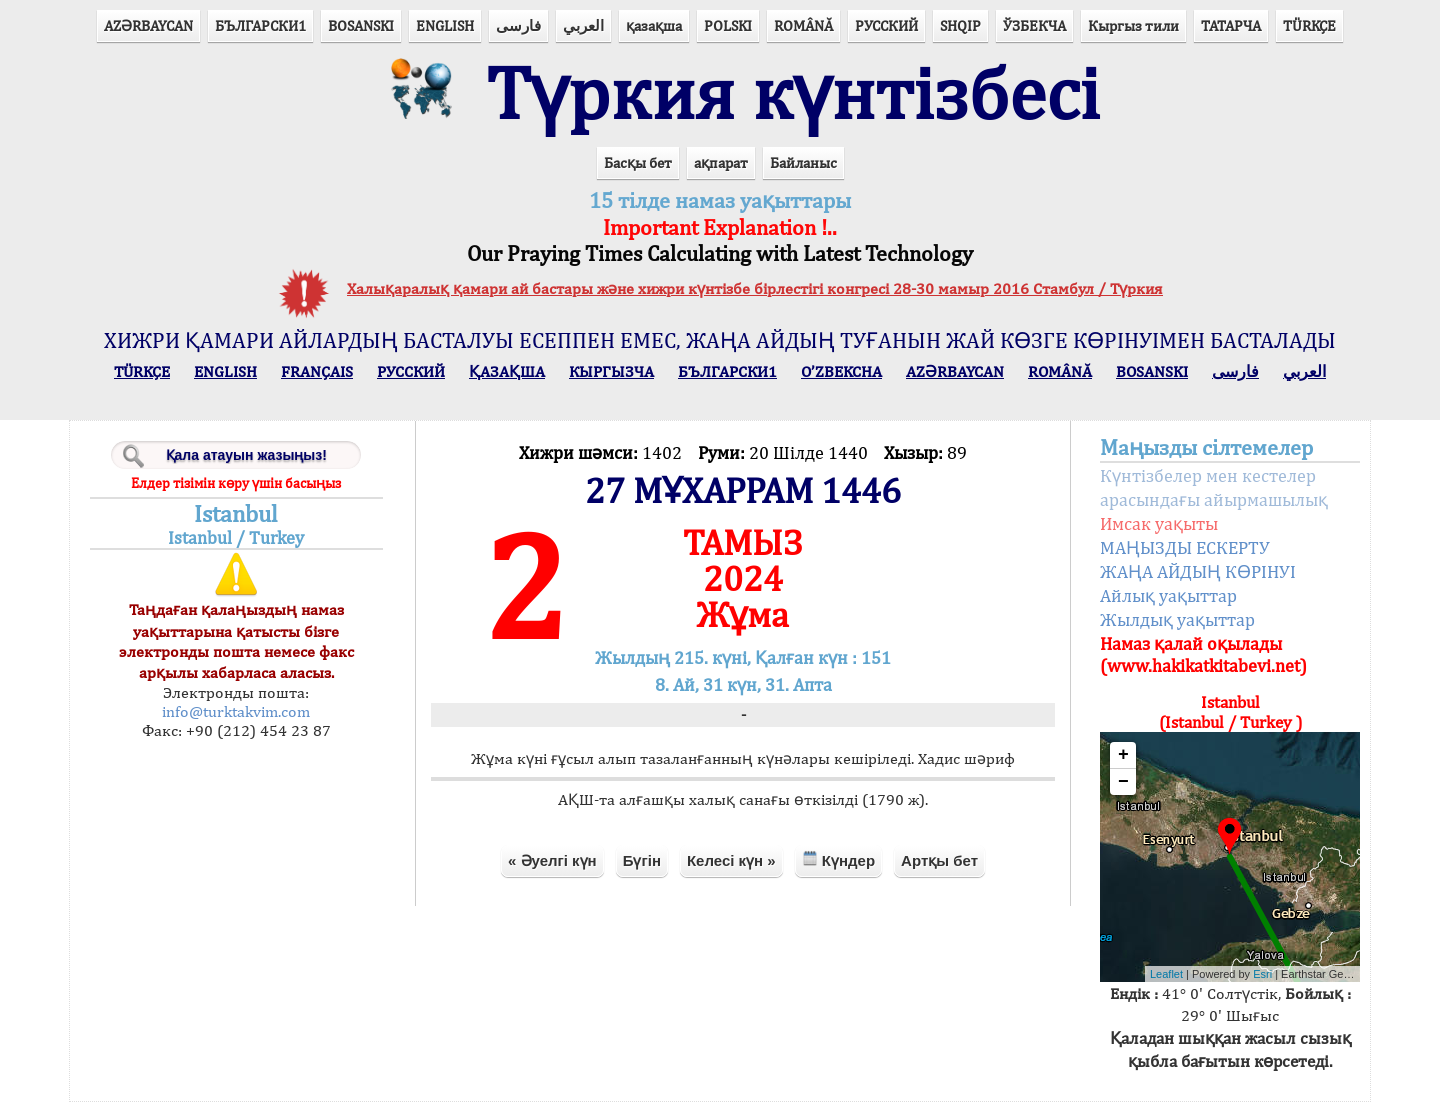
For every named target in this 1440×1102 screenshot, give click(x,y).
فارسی (518, 25)
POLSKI (728, 25)
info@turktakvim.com (236, 711)
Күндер (838, 859)
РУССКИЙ (886, 25)
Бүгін (642, 860)
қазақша (654, 25)
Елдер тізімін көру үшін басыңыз (236, 483)
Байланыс (803, 162)
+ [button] (1123, 755)
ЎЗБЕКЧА (1034, 25)
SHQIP (960, 25)
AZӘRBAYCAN (148, 25)
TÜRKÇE (1309, 25)
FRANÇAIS (317, 371)
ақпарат (721, 162)
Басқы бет (638, 162)
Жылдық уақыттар (1177, 619)
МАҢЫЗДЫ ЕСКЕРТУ (1185, 547)
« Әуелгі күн (552, 860)
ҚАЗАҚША (507, 371)
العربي (583, 25)
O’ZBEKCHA (841, 371)
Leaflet (1166, 974)
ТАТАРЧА (1231, 25)
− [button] (1123, 782)
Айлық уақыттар (1168, 595)
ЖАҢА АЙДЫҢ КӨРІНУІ (1198, 571)
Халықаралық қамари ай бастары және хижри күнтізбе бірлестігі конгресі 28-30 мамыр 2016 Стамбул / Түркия (755, 288)
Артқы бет (939, 860)
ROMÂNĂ (803, 25)
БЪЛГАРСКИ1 (260, 25)
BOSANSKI (361, 25)
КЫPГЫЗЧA (611, 371)
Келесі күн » (731, 860)
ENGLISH (445, 25)
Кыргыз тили (1133, 25)
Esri (1262, 974)
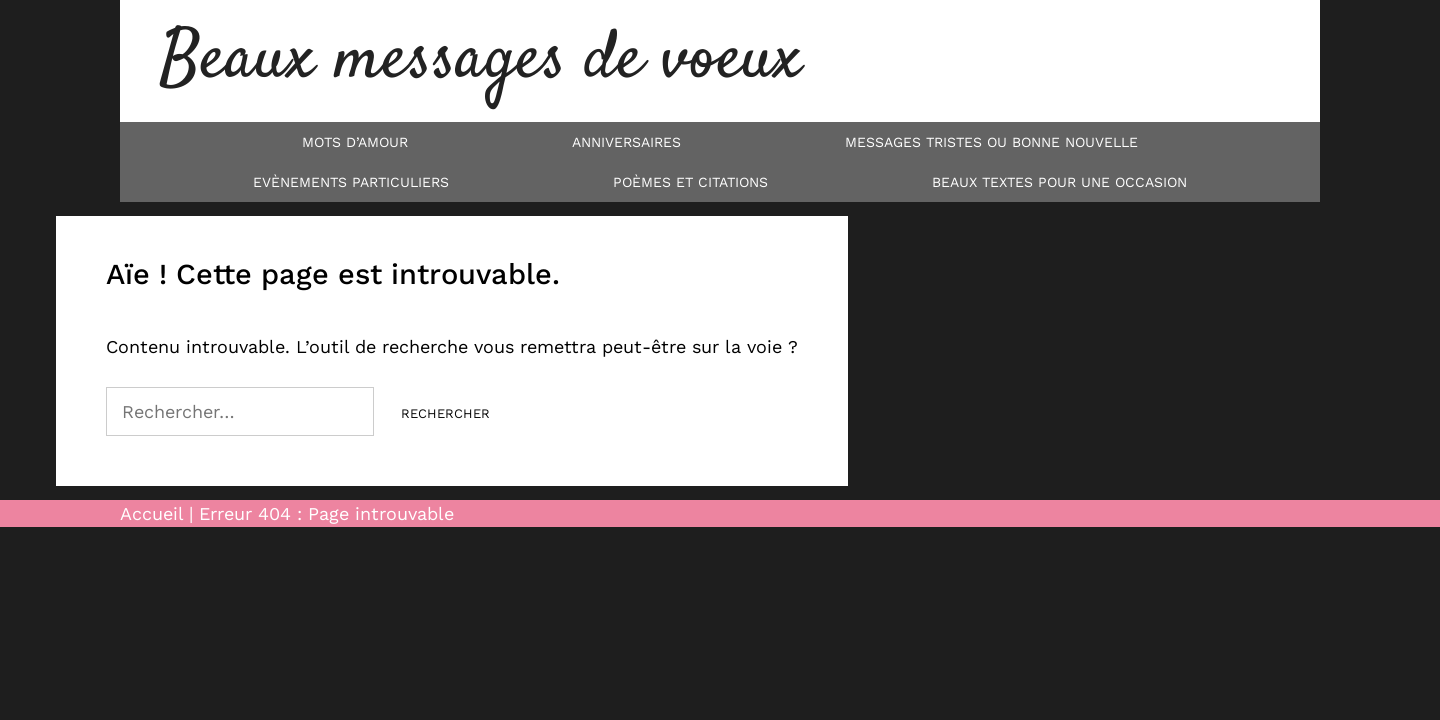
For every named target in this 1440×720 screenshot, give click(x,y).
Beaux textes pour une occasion (1059, 182)
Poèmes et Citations (690, 182)
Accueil (151, 513)
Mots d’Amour (355, 142)
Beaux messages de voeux (481, 60)
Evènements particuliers (351, 182)
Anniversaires (626, 142)
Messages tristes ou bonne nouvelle (991, 142)
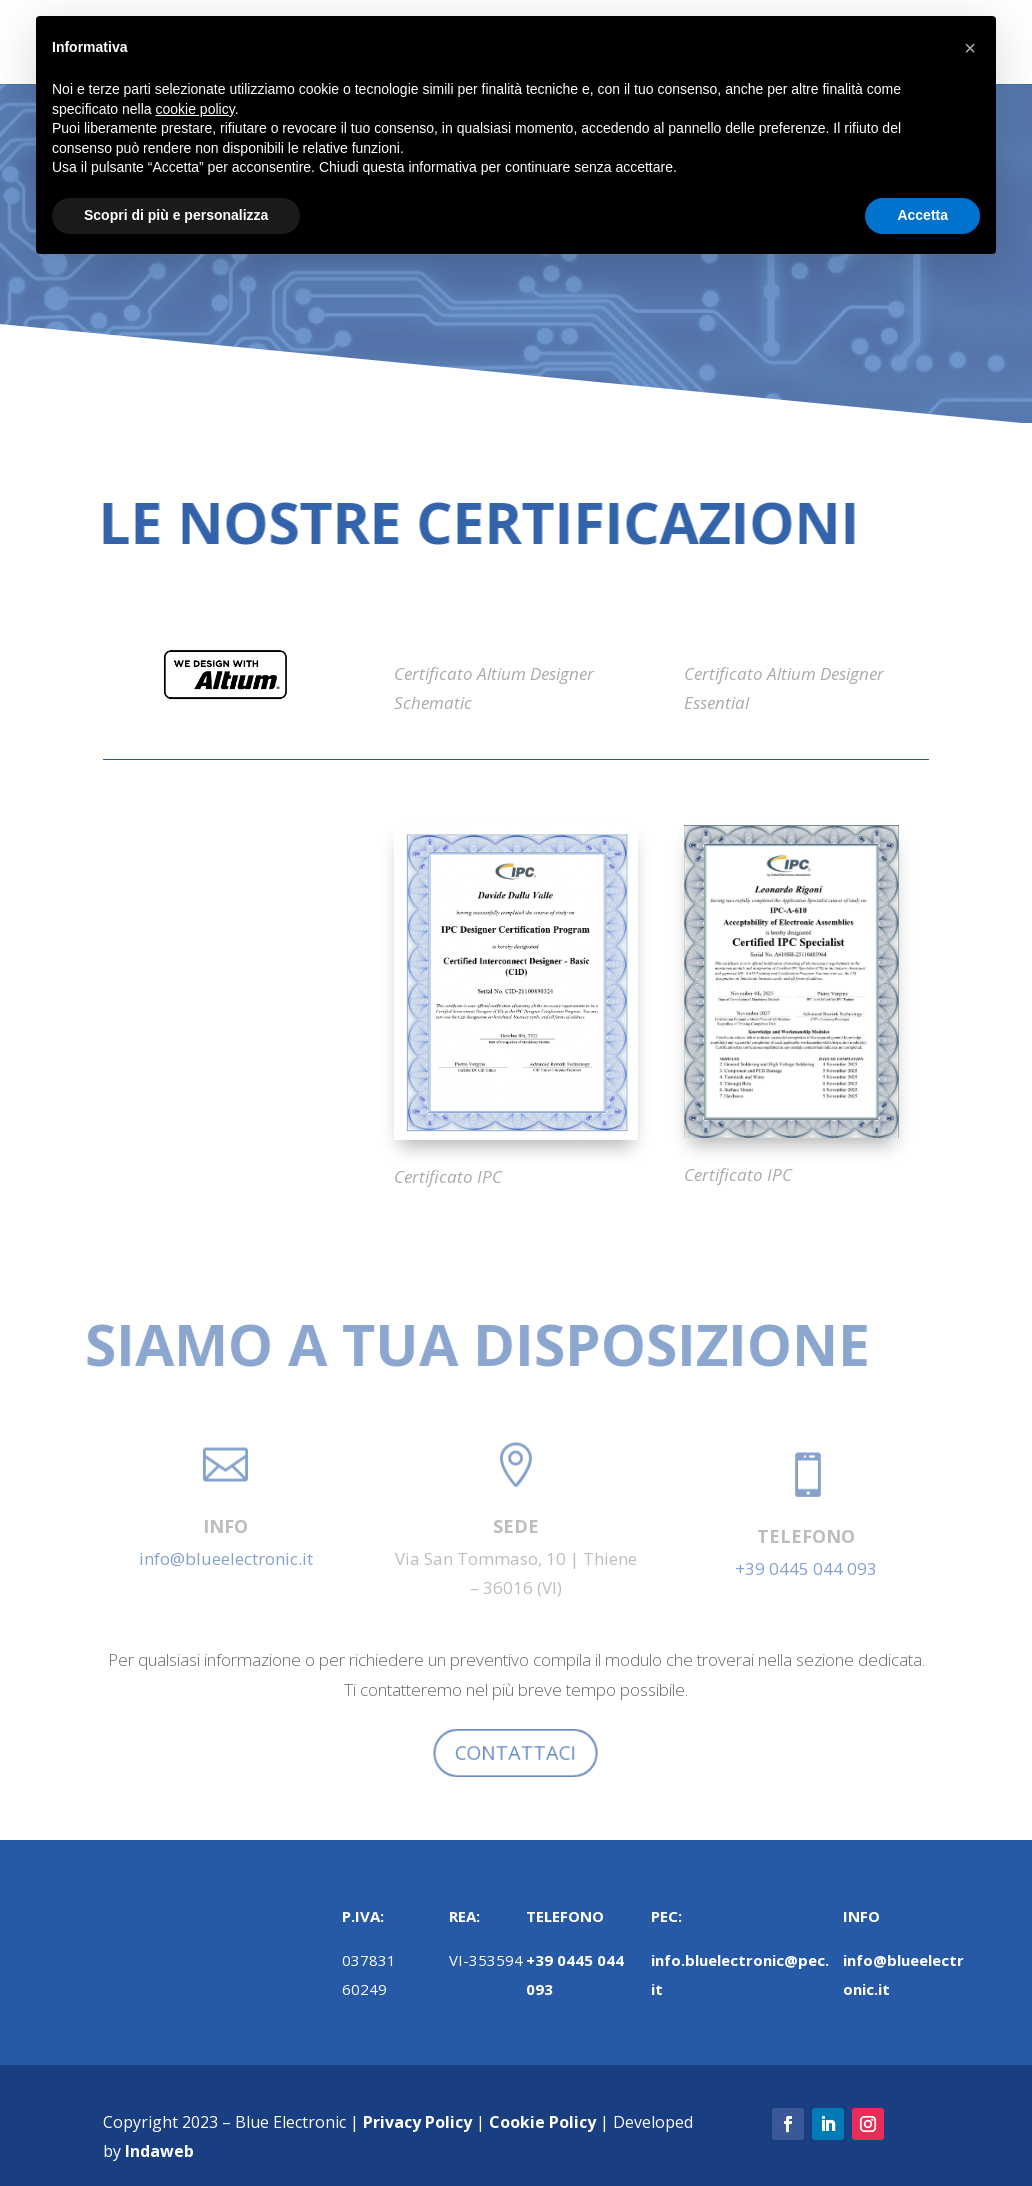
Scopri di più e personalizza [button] (176, 215)
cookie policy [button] (195, 109)
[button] (970, 48)
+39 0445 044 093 (806, 1568)
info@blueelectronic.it (226, 1558)
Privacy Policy (417, 2122)
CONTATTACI (515, 1753)
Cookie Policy (542, 2122)
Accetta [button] (922, 215)
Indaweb (159, 2151)
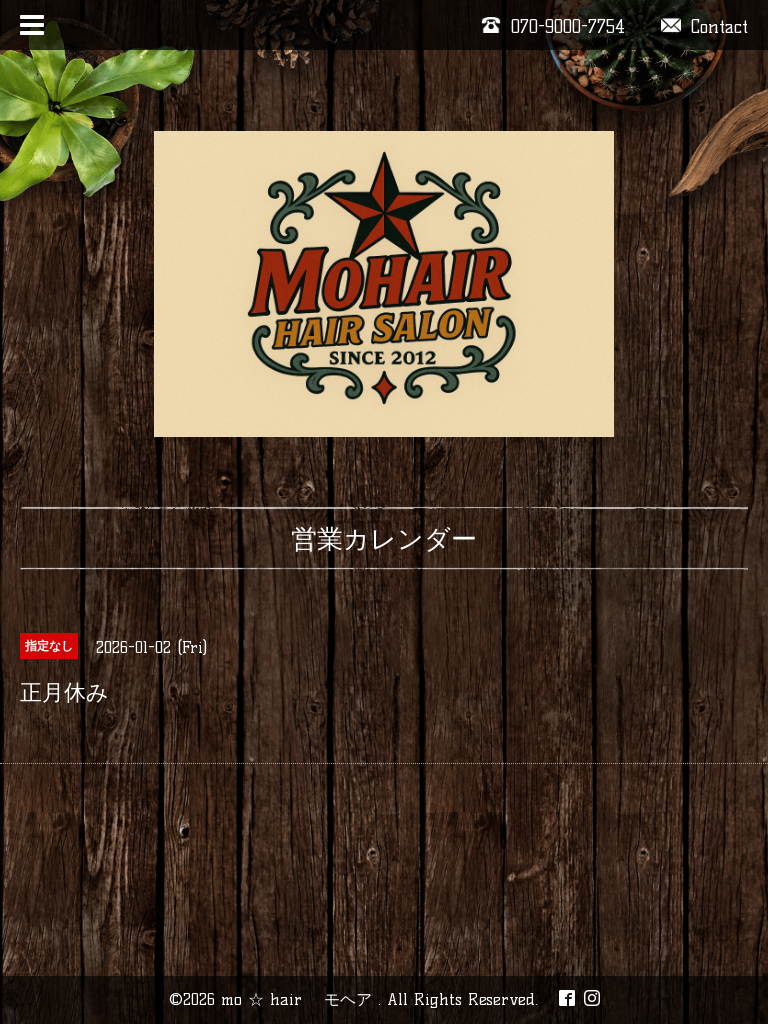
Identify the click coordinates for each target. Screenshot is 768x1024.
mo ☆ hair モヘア (299, 999)
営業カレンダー (384, 539)
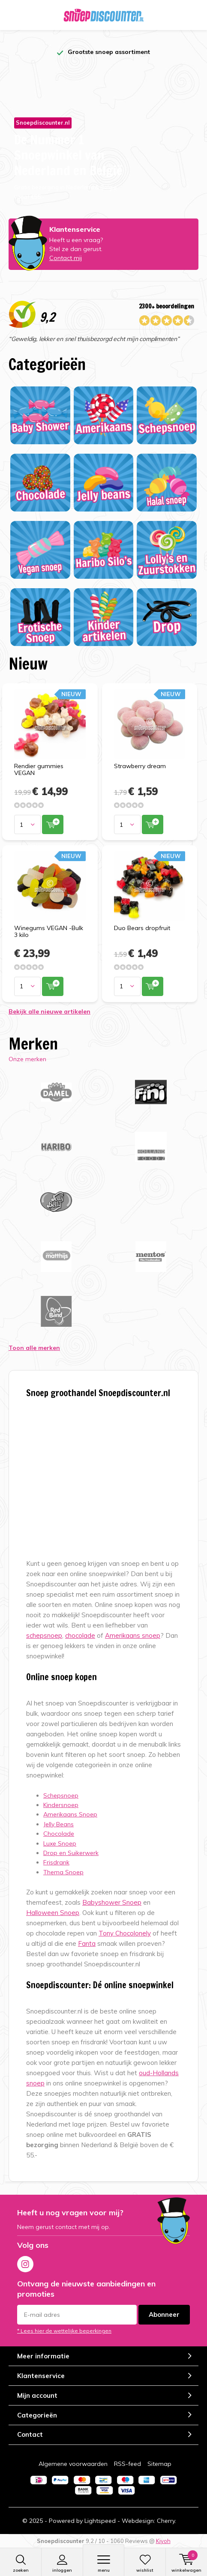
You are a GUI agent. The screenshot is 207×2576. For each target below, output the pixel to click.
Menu (103, 2563)
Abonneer (164, 2314)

# # # # # # #

Within the material above, only the stretch from the line holding "ҚАЗАҚША (507, 371)" through the line holding "Anniversaires (626, 142)" is to be restated exactly. Pictures are dropped.

ҚАЗАҚША (507, 371)
العربي (583, 25)
O’ZBEKCHA (841, 371)
Leaflet (1166, 974)
ТАТАРЧА (1231, 25)
− [button] (1123, 782)
Айлық уақыттар (1168, 595)
ЖАҢА АЙДЫҢ КӨРІНУІ (1198, 571)
Халықаралық қамари ай бастары және хижри күнтізбе бірлестігі конгресі 28-30 мамыр 2016 Стамбул / Түркия (755, 288)
Артқы бет (939, 860)
ROMÂNĂ (803, 25)
БЪЛГАРСКИ1 (260, 25)
BOSANSKI (361, 25)
КЫPГЫЗЧA (611, 371)
Келесі күн » (731, 860)
ENGLISH (445, 25)
Кыргыз тили (1133, 25)
Esri (1262, 974)
For every named target in this 1440×720 screenshot, give click(x,y).
Beaux textes pour une occasion (1059, 182)
Poèmes et Citations (690, 182)
Accueil (151, 513)
Mots d’Amour (355, 142)
Beaux messages de voeux (481, 60)
Evènements particuliers (351, 182)
Anniversaires (626, 142)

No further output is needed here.